In realtà ci sono brani in cui risiede molta bruttezza. Astronavi parla di depressione e cure farmacologiche, anni con la faccia scavata, ingrigita ed un corpo che non mi assomigliava per niente. Mi cucio le ali parla di sogni infantili tragicamente infranti con l’età adulta. Troppo tardi parla di una separazione. In una parte di me mi racconto come se fossi una statua deformata o una piuma ricoperta di catrame. Invece in altri si parla di luce e fioriture. Gentilezza, amore, amicizia e casa. Sono bellezze sì, ma che vanno ben oltre quelle esteriori.

Pensi di aver riversato la tua femminilità nella scrittura oppure hai cercato altro?
Sicuramente c’è molta femminilità, per com’è il mio modo di essere era inevitabile venisse fuori un album prevalentemente “rosa” diciamo. Ma ci sono tante altre sfumature, che anche qui vanno oltre al genere e al modo di porsi nella vita.

Per te quanto conta il lato estetico delle cose? La bellezza da mostrare…
A me piace sentirmi bella dentro e fuori ma non per apparire, ma semplicemente per stare bene con me stessa. Sono dell’idea che se coltivi la bellezza dentro poi questa ti illumina automaticamente anche al di fuori. C’era una canzone che ascoltavo sempre da ragazzina degli Alter Bridge che diceva “How can you love someone and not yourself?” Coltivo la bellezza in tutte le sue forme, per amare e per amarmi.
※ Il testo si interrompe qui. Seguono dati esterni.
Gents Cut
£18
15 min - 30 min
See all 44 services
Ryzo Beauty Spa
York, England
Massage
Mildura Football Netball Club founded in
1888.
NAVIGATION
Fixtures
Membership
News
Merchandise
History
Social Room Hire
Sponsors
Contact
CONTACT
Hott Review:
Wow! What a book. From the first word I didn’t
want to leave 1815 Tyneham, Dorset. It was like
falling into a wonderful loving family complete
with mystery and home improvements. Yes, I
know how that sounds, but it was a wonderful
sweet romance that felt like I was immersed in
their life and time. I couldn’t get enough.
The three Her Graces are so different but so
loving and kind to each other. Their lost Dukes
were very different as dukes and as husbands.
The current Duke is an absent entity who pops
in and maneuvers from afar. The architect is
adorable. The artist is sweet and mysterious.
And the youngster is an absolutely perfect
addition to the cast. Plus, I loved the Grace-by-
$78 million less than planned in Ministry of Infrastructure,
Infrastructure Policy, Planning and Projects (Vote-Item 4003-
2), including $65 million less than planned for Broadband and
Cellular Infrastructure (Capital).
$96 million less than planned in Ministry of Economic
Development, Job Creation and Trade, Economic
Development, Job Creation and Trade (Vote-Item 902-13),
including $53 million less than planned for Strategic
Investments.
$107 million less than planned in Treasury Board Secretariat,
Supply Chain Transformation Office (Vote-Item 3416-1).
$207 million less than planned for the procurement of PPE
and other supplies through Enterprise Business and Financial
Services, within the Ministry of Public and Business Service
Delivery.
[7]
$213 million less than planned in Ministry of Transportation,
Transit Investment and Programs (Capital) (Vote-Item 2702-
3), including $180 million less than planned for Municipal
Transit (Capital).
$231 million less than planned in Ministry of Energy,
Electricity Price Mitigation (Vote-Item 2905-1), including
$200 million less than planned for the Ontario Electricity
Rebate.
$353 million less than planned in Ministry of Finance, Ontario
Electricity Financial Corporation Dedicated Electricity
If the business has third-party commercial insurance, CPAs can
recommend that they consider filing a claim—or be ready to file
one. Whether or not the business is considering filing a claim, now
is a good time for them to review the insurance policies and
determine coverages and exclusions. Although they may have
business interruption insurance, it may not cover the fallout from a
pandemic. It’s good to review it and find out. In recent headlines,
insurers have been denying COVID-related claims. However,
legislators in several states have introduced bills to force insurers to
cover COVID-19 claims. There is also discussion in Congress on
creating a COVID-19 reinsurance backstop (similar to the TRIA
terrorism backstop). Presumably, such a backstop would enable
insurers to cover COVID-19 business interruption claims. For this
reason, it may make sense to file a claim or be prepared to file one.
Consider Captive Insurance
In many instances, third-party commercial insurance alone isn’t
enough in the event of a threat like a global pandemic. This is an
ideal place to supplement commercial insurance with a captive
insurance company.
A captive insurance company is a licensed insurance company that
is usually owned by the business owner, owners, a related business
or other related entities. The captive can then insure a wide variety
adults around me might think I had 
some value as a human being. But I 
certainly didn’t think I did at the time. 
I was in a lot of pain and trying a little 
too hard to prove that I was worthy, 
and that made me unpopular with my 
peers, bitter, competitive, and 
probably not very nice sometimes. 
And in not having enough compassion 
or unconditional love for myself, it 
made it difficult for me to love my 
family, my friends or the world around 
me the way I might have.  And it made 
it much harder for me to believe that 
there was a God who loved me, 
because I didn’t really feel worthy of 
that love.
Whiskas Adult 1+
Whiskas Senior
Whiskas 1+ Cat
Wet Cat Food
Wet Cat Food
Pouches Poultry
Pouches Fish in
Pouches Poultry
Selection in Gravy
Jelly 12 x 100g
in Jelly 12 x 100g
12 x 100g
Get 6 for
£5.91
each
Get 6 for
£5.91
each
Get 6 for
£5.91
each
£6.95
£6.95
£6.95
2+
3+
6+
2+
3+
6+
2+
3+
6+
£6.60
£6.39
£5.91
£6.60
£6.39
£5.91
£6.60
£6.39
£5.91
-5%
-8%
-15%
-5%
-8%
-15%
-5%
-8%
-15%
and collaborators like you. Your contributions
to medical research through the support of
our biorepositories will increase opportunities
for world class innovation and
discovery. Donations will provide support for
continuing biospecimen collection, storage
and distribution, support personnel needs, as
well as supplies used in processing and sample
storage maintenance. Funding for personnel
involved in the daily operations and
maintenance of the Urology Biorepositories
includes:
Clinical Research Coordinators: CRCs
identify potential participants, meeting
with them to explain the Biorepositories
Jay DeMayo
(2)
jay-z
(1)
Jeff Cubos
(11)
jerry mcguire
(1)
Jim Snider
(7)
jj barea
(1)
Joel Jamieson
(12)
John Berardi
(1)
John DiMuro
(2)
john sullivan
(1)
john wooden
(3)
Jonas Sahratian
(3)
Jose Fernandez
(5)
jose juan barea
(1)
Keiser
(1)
Te lo chiedo perché in questo disco ci sono brani dove sei “nuda” ed altri dove vesti alla moda… cosa ti appartiene per davvero?
Sono ancora alla ricerca di ciò che mi appartiene veramente. Perché ho anche un lato anche rock, meno convenzionale e che ho coltivato per anni, mi manca molto in questo album. Ma mi appartengono anche le melodie delicate come Disegnarti, sonorità un po’ più alla moda come Roller Coaster (ci sono giorni in cui ascolto i Bring Me The Horizon e altri in cui mi sparo Annalisa a palla in macchina) non saprei davvero dove collocarmi definitivamente. Poi la musica mi piace tutta, indipendentemente dai generi o altro.

E questo disco che cosa ha seminato dentro di te? La voglia di sperimentare ancora o di raggiungere la pace dentro un preciso modo di pensare alla forma e al suono?
Voglio sperimentare e continuare a scrivere. Nel mio cuore sento che ho ancora tanto da dire.